Swallowing her impatience, she removed her foot from the top step and turned to greet the butler rushing over to her. Graying hair frizzed beyond what could be tamed by a comb, Malcom Gryphon had been with her family for ages and yet was as limber as she ever remembered him as he approached with a small stack of letters.
At the sight of them, she nearly groaned, but the feeling was overshadowed by her gratitude that he was kind enough to interrupt his morning duties just to make sure that she got them in time. On closer inspection, she was even more grateful that there were only three letters in his hand. Seeing how her stepmother insisted that Eleanor linger at her bedside while she read through her correspondence over breakfast, just in case there was anything that required being seen to right away. The fewer the letters, the sooner she could make her escape.
If she were fortunate, she would be quick enough to enjoy a hot breakfast with her tea by the kitchen fire before she started on her list of chores. She eyed one particularly fat envelope with misgivings, however, when Gryphon deposited the mail on the tray, obscuring the invitation beneath the envelopes.
He nodded toward the thicker envelope. “I suspect Mistress Douglas will be wanting to see that straight away. It is from that family she has been trying to attach her eldest daughter Felicity to—the Breckhams. Perhaps it might be some good news on that end.”

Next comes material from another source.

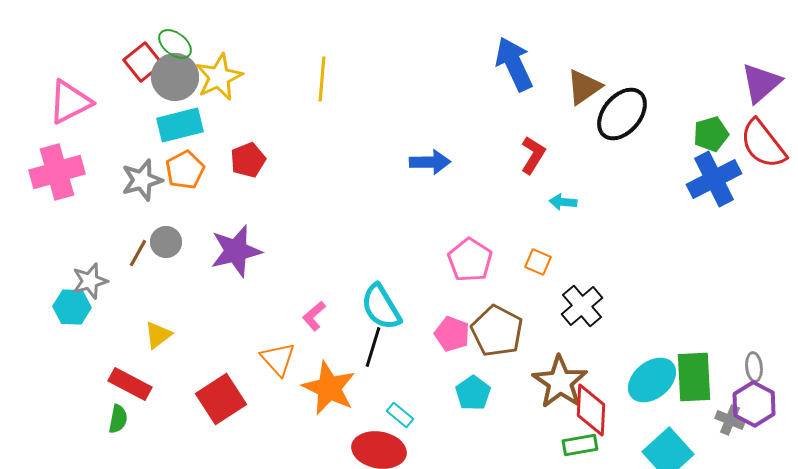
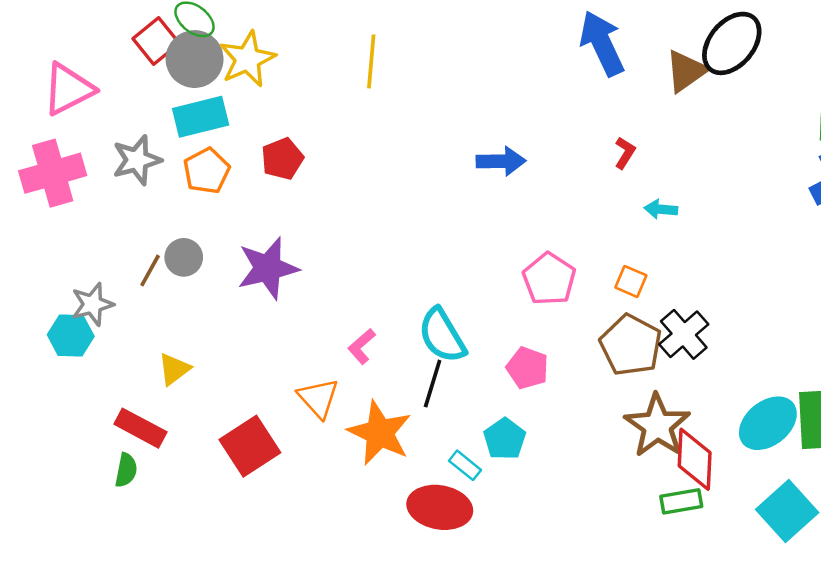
black ellipse: (622, 114) -> (732, 43), moved
red L-shape: (533, 155) -> (625, 153), size x0.7
gray star: (142, 180) -> (137, 160), moved
brown pentagon: (497, 331) -> (631, 345), moved
cyan pentagon: (473, 393) -> (505, 439), moved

Eleanor raised her eyebrows as she looked down once more at the letter with renewed appreciation and interest. The Breckhams were particularly wealthy from their trade in silk and exotic goods. Mistress Douglas had been keen to form an alliance with them for years as she waited for Felicity to come of age. It was certainly a thick envelope and she wondered at its contents. Something as important as the formal contract for marriage assuredly wouldn’t be contained within it.

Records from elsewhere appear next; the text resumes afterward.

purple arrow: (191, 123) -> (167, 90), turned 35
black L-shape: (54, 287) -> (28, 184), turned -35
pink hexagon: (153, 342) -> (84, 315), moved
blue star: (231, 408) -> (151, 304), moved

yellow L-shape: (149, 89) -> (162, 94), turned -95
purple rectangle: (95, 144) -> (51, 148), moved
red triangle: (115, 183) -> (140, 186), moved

“Oh, yes. That would certainly please her very much. Thank you, Gryphon.” She smiled at the elderly butler before taking to the stairs once again.

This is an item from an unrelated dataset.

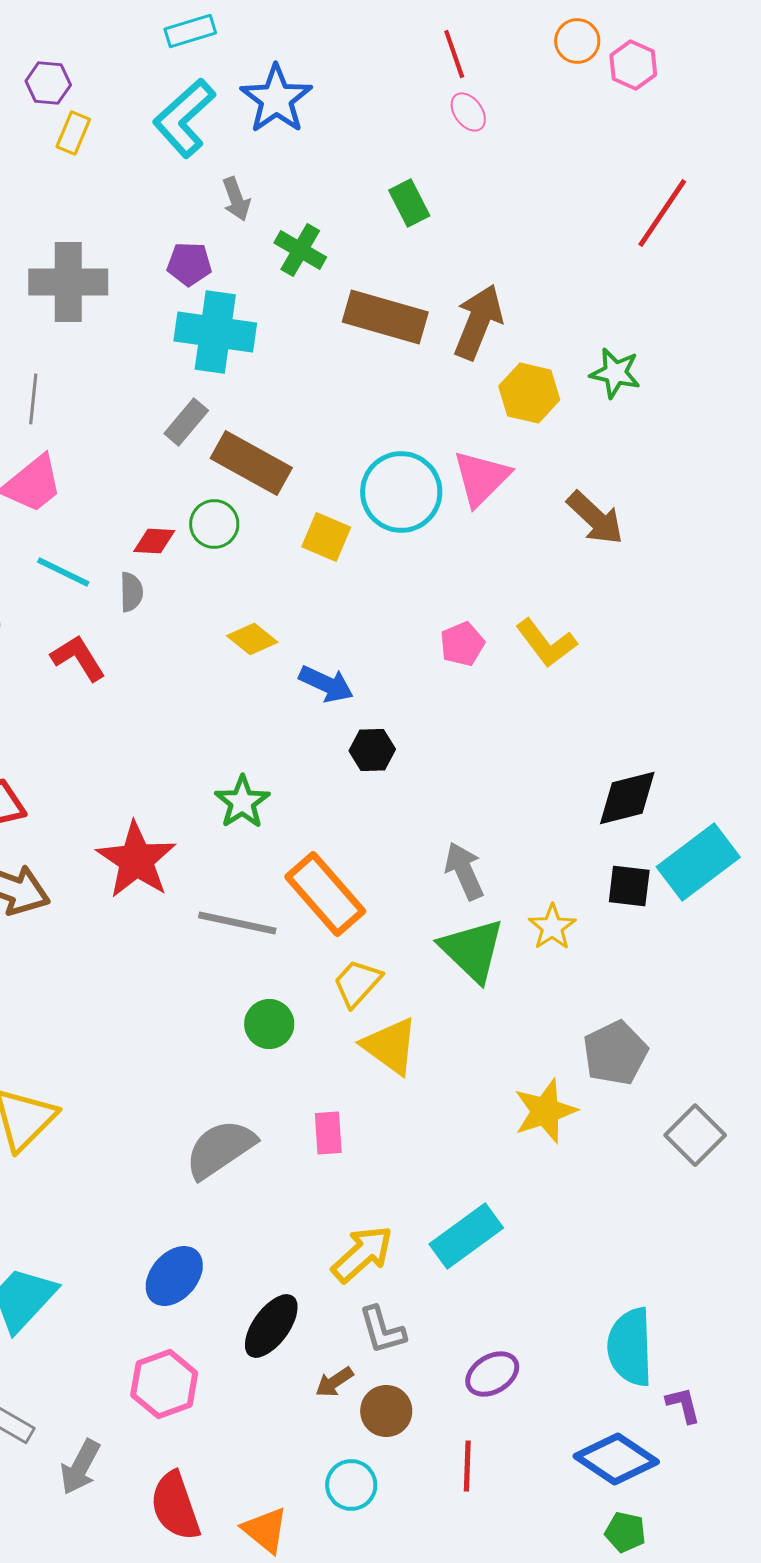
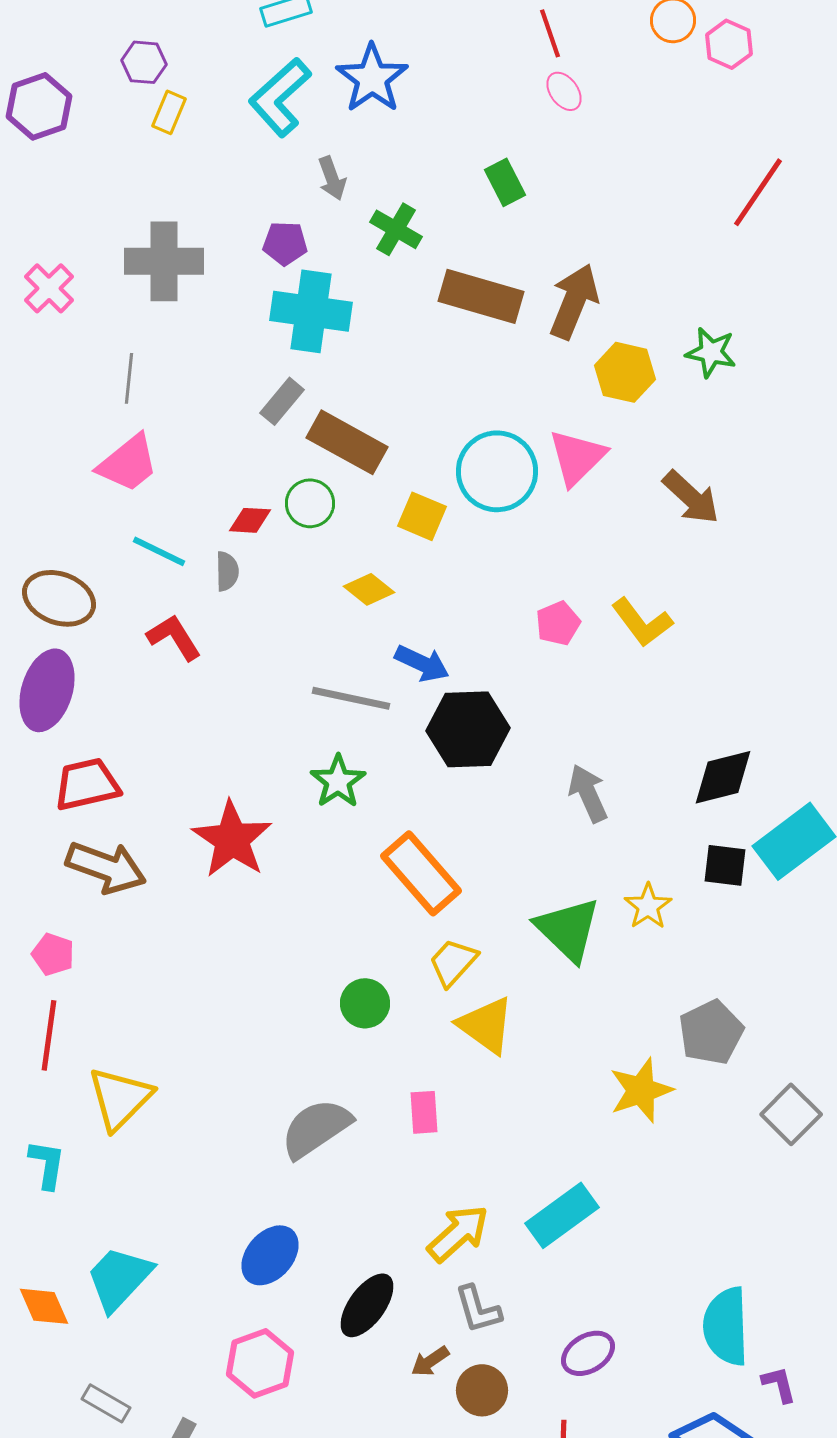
yellow diamond: (252, 639) -> (369, 589), moved
black hexagon: (372, 750) -> (468, 729), size x1.8
gray arrow: (464, 871) -> (588, 793), moved
gray line: (237, 923) -> (351, 698), moved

Her smile, despite Eleanor’s resilience, faded as she approached the heavy doors leading to the master quarters. They towered in the dimly lit hallway with only a few meager gas lamps lit to keep it from being swallowed in darkness. One would not even know from looking around that her father had built the house with the most modern of luxuries, including fully installed gas lighting in every part of the manor.
Stepmother is rationing the gas usage again.
Shivering in the cool air of the corridor, Eleanor drew her shawl tighter around herself and rapped on the door with one hand to announce her presence. She only had to wait a moment before she heard her stepmother’s steely voice bidding her to enter. Bracing herself, Eleanor pulled open the door and strode briskly into the room, setting the tray at the bedside as her stepmother reached over and lit the lamp beside her bed.
Coal black hair thick with streaks of dark silver lay in a braided coil over her stepmother’s shoulder. Her pale gray eyes followed Eleanor as she made her way to the windows to draw back the curtains. The weak morning light filled the room, barely able to penetrate the oppressive darkness, even with the aid of the single lit lamp, made even worse by the relentless chill.
Rubbing warmth into her arms, she turned and forced a smile to her lips once more. “Good morning, Mother.”
It rankled her to call the cold woman her mother, especially when her own mother lay buried only a short distance away from the manor, but it was one thing that her stepmother had insisted on since the day she arrived on her father’s arm. A calculated measure, it was a constant reminder of the duty Eleanor had to her family. That no matter how badly she was treated, this was her family, for better or for worse. That presumed loyalty, however, had scraped thin in the years that passed since her father’s death. Now it was merely a part of the charade as she bided her time.